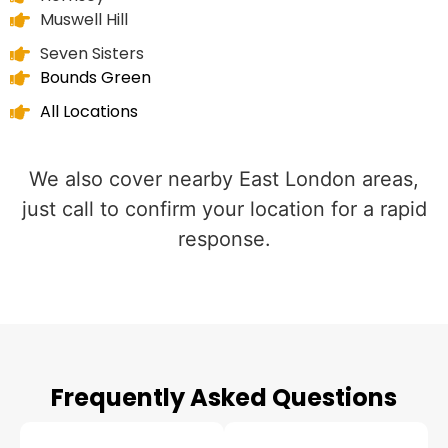
Muswell Hill
Seven Sisters
Bounds Green
All Locations
We also cover nearby East London areas,
just call to confirm your location for a rapid
response.
Frequently Asked Questions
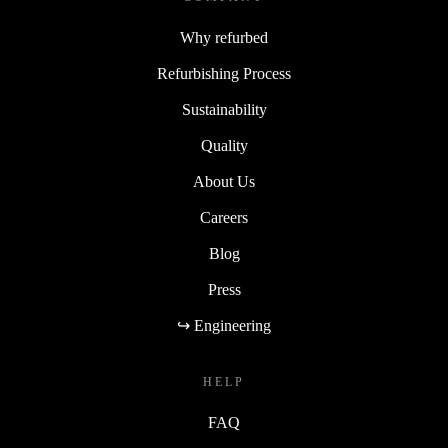
Why refurbed
Refurbishing Process
Sustainability
Quality
About Us
Careers
Blog
Press
↪ Engineering
HELP
FAQ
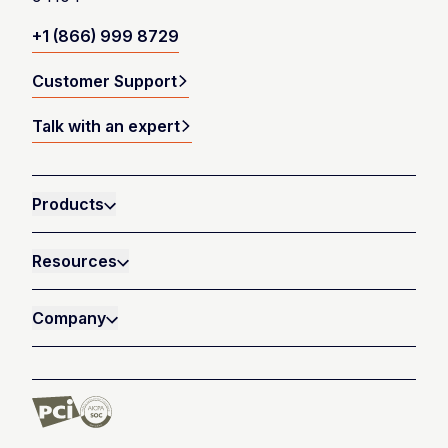
+1 (866) 999 8729
Customer Support
Talk with an expert
Products
Resources
Company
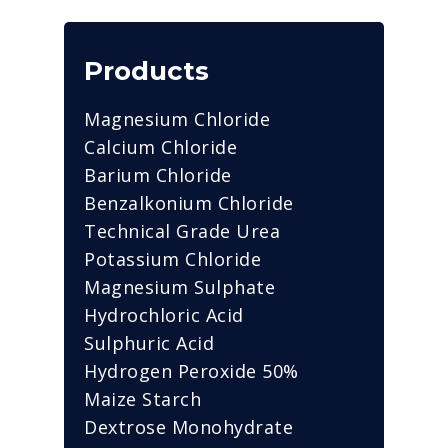
Products
Magnesium Chloride
Calcium Chloride
Barium Chloride
Benzalkonium Chloride
Technical Grade Urea
Potassium Chloride
Magnesium Sulphate
Hydrochloric Acid
Sulphuric Acid
Hydrogen Peroxide 50%
Maize Starch
Dextrose Monohydrate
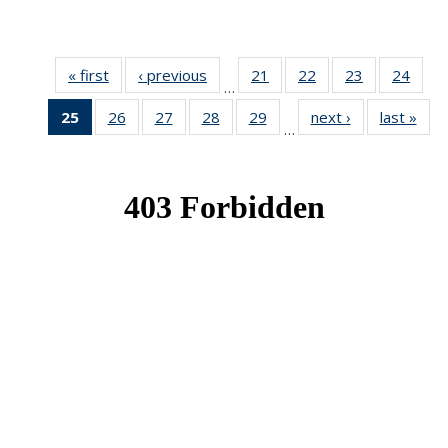
« first
News
‹ previous
News
21
of 49
22
of 49
23
of 49
24
of 49
…
News
News
News
New
25
of 49
26
of 49
27
of 49
28
of 49
29
of 49
next ›
News
last »
New
…
News
News
News
News
News
(Current
page)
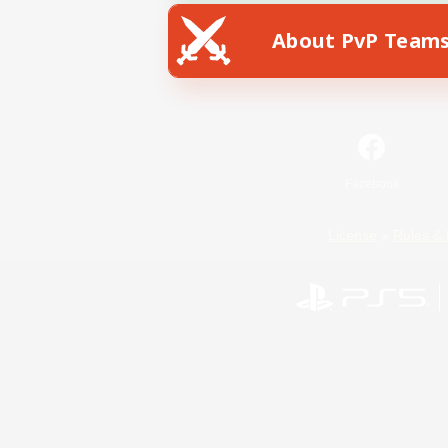
About PvP Team
Facebook
License
Rules & 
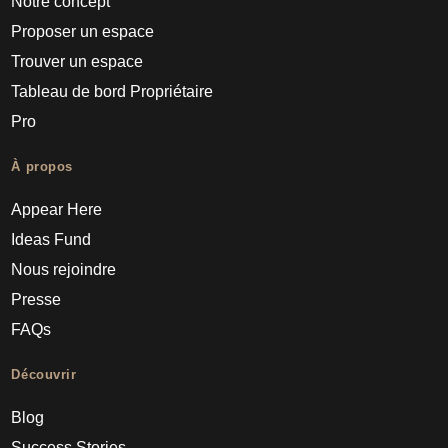
Notre concept
Proposer un espace
Trouver un espace
Tableau de bord Propriétaire
Pro
À propos
Appear Here
Ideas Fund
Nous rejoindre
Presse
FAQs
Découvrir
Blog
Success Stories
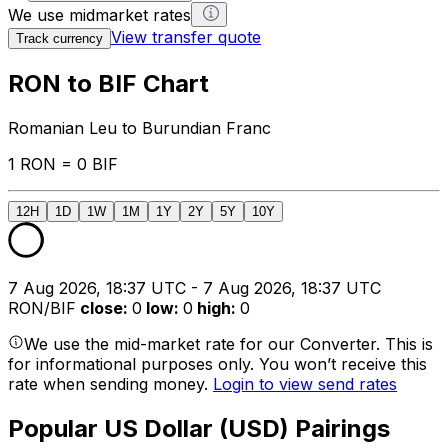
We use midmarket rates
View transfer quote
Track currency
RON to BIF Chart
Romanian Leu to Burundian Franc
1 RON = 0 BIF
12H
1D
1W
1M
1Y
2Y
5Y
10Y
7 Aug 2026, 18:37 UTC - 7 Aug 2026, 18:37 UTC
RON/BIF
close
:
0
low
:
0
high
:
0
We use the mid-market rate for our Converter. This is
for informational purposes only. You won’t receive this
rate when sending money.
Login to view send rates
Popular US Dollar (USD) Pairings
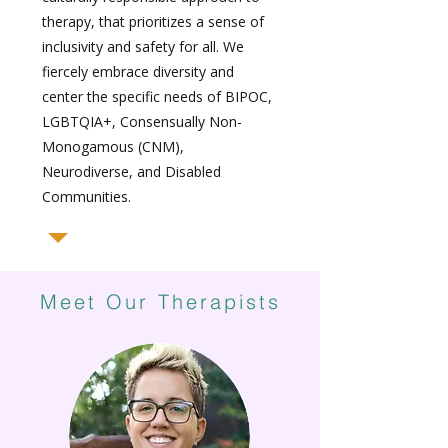
therapy, that prioritizes a sense of
inclusivity and safety for all. We
fiercely embrace diversity and
center the specific needs of BIPOC,
LGBTQIA+, Consensually Non-
Monogamous (CNM),
Neurodiverse, and Disabled
Communities.
Meet Our Therapists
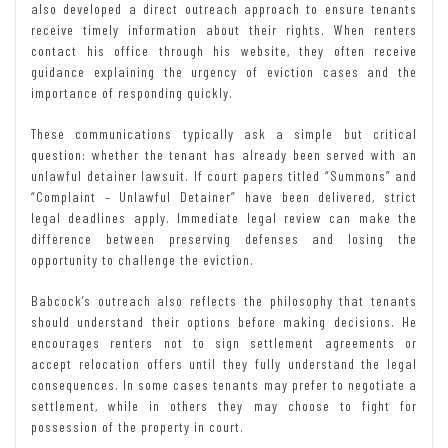
also developed a direct outreach approach to ensure tenants
receive timely information about their rights. When renters
contact his office through his website, they often receive
guidance explaining the urgency of eviction cases and the
importance of responding quickly.
These communications typically ask a simple but critical
question: whether the tenant has already been served with an
unlawful detainer lawsuit. If court papers titled “Summons” and
“Complaint – Unlawful Detainer” have been delivered, strict
legal deadlines apply. Immediate legal review can make the
difference between preserving defenses and losing the
opportunity to challenge the eviction.
Babcock’s outreach also reflects the philosophy that tenants
should understand their options before making decisions. He
encourages renters not to sign settlement agreements or
accept relocation offers until they fully understand the legal
consequences. In some cases tenants may prefer to negotiate a
settlement, while in others they may choose to fight for
possession of the property in court.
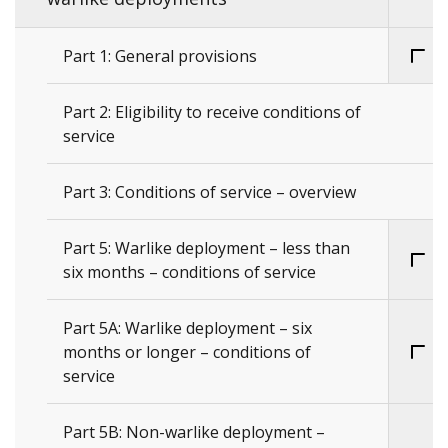
Part 1: General provisions
Part 2: Eligibility to receive conditions of
service
Part 3: Conditions of service – overview
Part 5: Warlike deployment – less than
six months – conditions of service
Part 5A: Warlike deployment – six
months or longer – conditions of
service
Part 5B: Non-warlike deployment –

++++++

PROBLEM DETAILS — What are the lines above that hold the string "court"? Copy them.

EXPECTED ANSWER —
unlawful detainer lawsuit. If court papers titled “Summons” and
possession of the property in court.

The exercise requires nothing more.